** EXERCISE DETAILS **
Search the records for the string "Cancel" and return each line that has it.

==== EXCERPTED DATA

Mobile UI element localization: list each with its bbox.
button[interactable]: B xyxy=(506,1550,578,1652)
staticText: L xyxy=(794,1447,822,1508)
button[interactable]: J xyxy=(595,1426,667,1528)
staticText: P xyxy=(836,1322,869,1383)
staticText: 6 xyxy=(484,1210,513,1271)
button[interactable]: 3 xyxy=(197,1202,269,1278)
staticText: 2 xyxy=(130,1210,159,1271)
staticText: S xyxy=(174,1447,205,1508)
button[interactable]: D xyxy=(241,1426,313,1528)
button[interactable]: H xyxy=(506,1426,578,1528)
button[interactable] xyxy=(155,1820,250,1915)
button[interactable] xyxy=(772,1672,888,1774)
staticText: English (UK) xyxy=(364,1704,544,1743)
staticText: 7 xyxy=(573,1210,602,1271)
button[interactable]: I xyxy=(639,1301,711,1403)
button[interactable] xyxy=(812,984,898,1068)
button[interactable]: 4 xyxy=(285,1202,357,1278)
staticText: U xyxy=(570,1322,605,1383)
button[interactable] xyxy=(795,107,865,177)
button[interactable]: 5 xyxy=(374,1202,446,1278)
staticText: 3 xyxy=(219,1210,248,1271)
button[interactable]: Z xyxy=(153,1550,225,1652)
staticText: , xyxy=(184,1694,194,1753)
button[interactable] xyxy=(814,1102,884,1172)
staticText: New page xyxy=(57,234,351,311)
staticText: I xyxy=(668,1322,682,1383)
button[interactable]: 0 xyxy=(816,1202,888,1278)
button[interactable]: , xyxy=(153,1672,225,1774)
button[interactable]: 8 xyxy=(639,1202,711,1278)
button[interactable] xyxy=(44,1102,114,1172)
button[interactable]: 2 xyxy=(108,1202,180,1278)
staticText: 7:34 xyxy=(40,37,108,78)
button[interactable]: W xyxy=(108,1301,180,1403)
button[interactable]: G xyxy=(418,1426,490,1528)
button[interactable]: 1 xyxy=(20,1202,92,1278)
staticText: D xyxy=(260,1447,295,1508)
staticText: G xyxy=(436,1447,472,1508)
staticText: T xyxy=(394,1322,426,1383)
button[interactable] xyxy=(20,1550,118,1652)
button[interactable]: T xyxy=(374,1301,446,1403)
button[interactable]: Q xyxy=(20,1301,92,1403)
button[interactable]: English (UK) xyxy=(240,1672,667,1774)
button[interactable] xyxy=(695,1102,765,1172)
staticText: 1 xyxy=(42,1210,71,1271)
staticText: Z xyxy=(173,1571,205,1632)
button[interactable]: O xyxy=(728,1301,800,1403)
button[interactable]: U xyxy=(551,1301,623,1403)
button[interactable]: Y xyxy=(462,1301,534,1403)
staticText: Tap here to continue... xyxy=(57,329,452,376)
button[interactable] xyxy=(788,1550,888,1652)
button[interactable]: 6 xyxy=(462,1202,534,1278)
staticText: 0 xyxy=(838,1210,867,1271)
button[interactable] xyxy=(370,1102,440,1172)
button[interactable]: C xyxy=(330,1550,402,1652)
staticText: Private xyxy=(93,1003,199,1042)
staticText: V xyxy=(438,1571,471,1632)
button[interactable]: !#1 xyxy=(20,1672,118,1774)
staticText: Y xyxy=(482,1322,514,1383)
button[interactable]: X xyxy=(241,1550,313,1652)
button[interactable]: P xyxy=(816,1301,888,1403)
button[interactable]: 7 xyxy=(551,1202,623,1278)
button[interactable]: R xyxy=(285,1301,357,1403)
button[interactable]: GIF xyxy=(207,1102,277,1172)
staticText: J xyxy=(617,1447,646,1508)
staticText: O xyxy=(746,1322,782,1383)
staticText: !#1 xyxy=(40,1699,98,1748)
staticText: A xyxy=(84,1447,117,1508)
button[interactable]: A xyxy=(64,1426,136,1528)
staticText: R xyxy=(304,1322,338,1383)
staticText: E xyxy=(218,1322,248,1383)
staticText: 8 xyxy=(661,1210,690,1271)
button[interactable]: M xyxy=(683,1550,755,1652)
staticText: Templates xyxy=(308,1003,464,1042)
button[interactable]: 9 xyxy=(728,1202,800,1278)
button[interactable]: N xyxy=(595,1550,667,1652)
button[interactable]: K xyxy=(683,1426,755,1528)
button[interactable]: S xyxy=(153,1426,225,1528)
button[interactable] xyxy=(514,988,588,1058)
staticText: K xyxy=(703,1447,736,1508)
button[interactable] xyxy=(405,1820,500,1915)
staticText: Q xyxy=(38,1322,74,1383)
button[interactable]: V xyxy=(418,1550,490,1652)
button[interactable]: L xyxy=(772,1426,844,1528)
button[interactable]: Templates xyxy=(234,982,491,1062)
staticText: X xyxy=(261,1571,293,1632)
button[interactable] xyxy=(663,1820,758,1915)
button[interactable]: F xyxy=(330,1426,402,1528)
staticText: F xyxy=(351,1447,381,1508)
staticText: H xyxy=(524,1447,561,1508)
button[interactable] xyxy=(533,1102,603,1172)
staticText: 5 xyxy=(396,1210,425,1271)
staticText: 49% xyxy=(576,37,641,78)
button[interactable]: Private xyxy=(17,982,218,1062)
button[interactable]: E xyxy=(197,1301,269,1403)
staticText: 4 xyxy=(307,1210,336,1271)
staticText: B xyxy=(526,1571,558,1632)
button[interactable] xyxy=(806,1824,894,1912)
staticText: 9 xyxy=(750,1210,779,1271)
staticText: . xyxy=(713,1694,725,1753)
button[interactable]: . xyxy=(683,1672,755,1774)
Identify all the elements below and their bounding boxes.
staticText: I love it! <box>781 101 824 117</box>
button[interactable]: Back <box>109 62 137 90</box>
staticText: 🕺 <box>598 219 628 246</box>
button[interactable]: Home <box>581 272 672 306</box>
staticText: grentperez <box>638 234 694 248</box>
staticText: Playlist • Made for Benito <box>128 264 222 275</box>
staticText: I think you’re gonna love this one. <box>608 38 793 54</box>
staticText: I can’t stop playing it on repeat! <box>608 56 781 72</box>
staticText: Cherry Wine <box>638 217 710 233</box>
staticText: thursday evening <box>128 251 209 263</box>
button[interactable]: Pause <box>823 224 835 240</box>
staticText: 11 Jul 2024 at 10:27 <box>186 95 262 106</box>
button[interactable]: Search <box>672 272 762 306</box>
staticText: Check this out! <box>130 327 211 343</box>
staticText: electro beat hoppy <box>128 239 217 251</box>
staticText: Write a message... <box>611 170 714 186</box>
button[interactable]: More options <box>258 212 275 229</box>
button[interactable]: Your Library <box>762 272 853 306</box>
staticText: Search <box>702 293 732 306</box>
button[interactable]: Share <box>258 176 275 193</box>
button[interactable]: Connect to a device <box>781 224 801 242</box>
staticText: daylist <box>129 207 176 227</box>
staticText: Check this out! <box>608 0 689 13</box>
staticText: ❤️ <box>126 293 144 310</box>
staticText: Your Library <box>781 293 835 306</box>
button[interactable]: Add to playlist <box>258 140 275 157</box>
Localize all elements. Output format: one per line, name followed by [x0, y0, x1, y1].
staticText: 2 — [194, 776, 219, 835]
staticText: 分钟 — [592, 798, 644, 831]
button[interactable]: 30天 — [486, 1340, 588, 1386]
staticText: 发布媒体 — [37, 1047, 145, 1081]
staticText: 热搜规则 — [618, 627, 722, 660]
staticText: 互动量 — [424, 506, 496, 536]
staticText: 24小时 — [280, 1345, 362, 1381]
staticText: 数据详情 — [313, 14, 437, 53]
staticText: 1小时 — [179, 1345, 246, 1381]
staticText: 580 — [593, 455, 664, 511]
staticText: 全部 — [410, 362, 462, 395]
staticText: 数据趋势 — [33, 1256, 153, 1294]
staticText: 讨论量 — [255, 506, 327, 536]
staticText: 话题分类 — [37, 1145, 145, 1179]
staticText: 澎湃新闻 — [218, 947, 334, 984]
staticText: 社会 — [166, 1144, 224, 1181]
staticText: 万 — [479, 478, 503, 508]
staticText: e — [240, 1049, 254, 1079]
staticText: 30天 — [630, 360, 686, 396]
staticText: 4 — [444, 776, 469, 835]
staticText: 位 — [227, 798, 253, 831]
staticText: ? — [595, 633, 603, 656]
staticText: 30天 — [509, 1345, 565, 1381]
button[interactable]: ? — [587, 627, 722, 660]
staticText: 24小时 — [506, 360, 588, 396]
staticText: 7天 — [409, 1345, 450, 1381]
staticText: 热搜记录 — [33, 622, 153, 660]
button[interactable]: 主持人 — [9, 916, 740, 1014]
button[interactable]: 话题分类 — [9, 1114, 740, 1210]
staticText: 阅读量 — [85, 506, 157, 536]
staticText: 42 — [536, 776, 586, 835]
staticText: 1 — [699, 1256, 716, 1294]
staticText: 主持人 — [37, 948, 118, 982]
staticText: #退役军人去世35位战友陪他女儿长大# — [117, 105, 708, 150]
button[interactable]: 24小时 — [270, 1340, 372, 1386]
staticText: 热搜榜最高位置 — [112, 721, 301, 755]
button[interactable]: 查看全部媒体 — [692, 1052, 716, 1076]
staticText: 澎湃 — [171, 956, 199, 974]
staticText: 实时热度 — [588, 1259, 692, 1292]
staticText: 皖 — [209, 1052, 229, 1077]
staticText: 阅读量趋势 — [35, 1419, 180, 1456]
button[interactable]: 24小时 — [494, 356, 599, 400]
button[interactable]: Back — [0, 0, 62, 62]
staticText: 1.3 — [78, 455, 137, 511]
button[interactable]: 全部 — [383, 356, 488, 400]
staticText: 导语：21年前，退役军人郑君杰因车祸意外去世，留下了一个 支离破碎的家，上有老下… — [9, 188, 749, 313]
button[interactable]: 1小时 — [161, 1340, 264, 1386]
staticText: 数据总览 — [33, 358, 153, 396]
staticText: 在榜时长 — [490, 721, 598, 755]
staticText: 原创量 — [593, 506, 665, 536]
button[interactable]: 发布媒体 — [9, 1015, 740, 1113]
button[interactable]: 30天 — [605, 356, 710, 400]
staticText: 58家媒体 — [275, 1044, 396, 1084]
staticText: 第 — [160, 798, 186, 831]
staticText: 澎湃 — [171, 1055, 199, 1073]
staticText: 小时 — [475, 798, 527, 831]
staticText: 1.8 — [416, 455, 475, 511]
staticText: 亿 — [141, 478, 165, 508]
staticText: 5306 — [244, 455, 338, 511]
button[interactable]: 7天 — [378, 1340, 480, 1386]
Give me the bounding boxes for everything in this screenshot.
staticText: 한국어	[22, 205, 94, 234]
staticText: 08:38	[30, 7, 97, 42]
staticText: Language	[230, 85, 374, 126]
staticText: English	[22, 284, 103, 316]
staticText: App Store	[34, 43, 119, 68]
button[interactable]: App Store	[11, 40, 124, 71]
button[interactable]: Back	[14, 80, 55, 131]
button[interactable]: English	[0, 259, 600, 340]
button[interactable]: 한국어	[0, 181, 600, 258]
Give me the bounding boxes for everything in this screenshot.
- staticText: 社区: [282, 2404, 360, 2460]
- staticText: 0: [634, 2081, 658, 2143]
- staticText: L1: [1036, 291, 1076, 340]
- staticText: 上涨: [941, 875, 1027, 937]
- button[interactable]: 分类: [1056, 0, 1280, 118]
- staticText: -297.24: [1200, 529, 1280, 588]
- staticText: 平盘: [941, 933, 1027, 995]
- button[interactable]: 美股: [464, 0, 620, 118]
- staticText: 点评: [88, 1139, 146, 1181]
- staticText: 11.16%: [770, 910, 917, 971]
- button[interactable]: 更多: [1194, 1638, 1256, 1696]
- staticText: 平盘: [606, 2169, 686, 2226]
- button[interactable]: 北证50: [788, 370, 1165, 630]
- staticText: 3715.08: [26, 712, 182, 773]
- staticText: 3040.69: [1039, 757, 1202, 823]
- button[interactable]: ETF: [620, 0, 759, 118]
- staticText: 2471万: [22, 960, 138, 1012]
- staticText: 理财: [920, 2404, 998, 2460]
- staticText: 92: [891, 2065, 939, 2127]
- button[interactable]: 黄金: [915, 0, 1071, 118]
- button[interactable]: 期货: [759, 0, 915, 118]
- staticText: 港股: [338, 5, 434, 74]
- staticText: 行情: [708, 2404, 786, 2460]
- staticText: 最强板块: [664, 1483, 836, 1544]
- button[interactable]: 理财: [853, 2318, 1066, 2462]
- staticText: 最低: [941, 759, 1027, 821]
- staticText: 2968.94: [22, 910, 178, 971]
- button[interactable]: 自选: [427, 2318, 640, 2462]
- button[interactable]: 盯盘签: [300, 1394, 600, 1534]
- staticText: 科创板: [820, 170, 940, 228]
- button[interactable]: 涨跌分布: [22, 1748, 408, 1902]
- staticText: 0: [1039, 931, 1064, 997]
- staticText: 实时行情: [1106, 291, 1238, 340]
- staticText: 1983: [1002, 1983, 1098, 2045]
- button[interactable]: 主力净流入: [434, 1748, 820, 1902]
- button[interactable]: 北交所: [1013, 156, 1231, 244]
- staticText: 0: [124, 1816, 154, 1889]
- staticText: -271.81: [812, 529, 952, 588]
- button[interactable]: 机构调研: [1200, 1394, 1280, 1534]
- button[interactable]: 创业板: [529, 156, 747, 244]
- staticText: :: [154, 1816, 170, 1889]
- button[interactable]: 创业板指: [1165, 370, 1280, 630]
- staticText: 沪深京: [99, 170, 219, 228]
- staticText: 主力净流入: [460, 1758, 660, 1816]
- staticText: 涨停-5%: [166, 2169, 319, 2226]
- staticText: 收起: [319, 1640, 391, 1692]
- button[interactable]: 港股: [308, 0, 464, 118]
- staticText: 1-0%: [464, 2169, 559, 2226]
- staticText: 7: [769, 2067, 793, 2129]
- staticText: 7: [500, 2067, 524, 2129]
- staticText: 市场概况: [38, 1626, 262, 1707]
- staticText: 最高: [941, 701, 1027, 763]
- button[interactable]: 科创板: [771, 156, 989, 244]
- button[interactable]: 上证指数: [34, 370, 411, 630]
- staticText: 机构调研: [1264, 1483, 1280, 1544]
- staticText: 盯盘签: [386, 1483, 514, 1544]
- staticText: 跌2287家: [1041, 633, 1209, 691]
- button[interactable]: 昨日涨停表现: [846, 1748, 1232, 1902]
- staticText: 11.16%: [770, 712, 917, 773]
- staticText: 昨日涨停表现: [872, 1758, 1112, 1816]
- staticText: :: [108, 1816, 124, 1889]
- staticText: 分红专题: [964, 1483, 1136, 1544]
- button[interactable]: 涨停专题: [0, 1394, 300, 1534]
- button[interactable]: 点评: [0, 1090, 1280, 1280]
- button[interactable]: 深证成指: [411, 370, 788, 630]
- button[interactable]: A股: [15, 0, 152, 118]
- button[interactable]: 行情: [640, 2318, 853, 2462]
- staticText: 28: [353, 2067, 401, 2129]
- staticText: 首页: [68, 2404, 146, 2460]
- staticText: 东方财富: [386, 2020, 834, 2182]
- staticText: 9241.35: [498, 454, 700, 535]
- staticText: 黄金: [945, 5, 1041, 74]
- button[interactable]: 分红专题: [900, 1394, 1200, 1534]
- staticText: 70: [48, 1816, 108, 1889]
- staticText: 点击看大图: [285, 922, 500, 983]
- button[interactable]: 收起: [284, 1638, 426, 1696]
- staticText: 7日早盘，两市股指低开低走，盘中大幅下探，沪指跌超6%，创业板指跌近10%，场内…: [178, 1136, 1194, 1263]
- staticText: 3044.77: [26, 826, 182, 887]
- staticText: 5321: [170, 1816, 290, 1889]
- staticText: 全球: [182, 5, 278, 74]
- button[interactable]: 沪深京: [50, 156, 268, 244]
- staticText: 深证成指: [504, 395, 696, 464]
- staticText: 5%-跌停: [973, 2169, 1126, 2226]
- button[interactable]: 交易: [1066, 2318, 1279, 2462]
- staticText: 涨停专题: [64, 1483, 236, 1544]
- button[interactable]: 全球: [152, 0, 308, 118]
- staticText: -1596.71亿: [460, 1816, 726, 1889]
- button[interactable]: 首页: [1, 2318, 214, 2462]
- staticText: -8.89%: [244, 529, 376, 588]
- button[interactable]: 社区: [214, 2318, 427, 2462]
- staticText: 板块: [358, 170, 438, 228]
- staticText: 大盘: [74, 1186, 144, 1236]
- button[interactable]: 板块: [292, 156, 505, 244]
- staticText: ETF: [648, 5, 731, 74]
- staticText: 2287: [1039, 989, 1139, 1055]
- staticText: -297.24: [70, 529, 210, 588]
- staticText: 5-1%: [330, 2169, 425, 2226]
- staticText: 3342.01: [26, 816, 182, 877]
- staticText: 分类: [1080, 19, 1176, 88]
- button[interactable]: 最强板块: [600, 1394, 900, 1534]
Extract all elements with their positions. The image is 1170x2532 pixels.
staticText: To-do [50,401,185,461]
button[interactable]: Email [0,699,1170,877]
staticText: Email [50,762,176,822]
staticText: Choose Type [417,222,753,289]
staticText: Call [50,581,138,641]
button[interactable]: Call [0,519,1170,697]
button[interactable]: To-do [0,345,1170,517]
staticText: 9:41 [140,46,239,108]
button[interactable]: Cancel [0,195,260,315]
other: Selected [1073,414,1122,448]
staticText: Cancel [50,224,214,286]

========

** WRITTEN REPLY **
button[interactable]: Cancel [0,195,260,315]
staticText: Cancel [50,224,214,286]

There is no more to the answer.